The last weekend of summer brings the summer’s best comedy.
"In a World..." is a sunny, funny story of Carol (played by Lake Bell, the movie’s writer and director), a Hollywood vocal coach who dreams of doing voice-overs for movie trailers. But the voice-over world is a man’s world, as her father Sam (Fred Melamed), a veteran voice-over artist, constantly reminds her. Bell dovetails Carol’s story with a romantic subplot (between her character and Demetri Martin) and the marital troubles of his sister (Michaela Watkins) and brother-in-law (Rob Corddry). Bell crafts some sharp dialogue with a cagey feminist message, gathers a slew of funny side performers (including Ken Marino, Nick Offerman and Tig Notaro), and shows a gift for physical comedy.

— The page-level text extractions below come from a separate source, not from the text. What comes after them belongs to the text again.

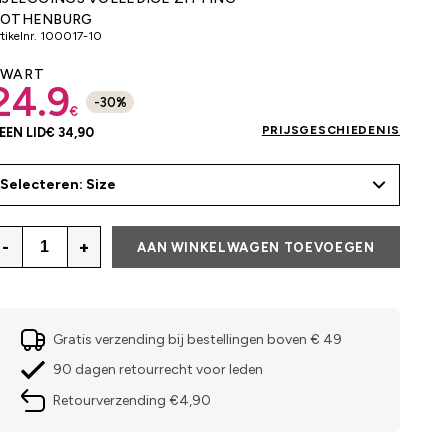
OTHENBURG
tikelnr.
100017-10
ZWART
24.9
-
30
%
€
PRIJSGESCHIEDENIS
EEN LID
€ 34,90
Selecteren: Size
-
+
AAN WINKELWAGEN TOEVOEGEN
Gratis verzending bij bestellingen boven € 49
90 dagen retourrecht voor leden
Retourverzending €4,90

The likely box-office champ this weekend is "One Direction: This Is Us," a concert film/infomercial for the British boy band. Fans will swoon to every performance and backstage tidbit. Nonfans, if they get dragged to see it, may find a few moments of entertainment.
No such luck with "Getaway," a chaotic and idiotic car-chase thriller. Ethan Hawke stars as an ex-NASCAR driver living in Bulgaria, who must commit illegal tasks to save his kidnapped wife. Selena Gomez is thrown into the mix, and proves herself to be less of an actor than the car.
"The Grandmaster" is director Wong Kar-Wai’s arty take on the martial-arts genre. Tony Leung stars as Ip Man, the master who popularized Wing Chun kung fu and trained Bruce Lee. The movie follows Ip’s early exploits, as his efforts to unite Northern and Southern China’s kung fu styles were interrupted by World War II. The fight choreography is fluid, and beautifully staged.
If you missed its Wednesday opening, "Closed Circuit" is a cool, low-key thriller from Britain. Eric Bana and Rebecca Hall star as barristers drawn into a terrorist case, and who find their lives endangered the deeper they get into the evidence. Jim Broadbent steals the show as a smooth government leader.
Lastly, there’s Brian de Palma’s latest, "Passion," a by-the-numbers erotic thriller about a corporate boss (Rachel McAdams) who screws over her assistant (Noomi Rapace), who turns the tables on her boss. De Palma’s usual Hitchcockian theatrics are on display here, but the results are more satirical than scary.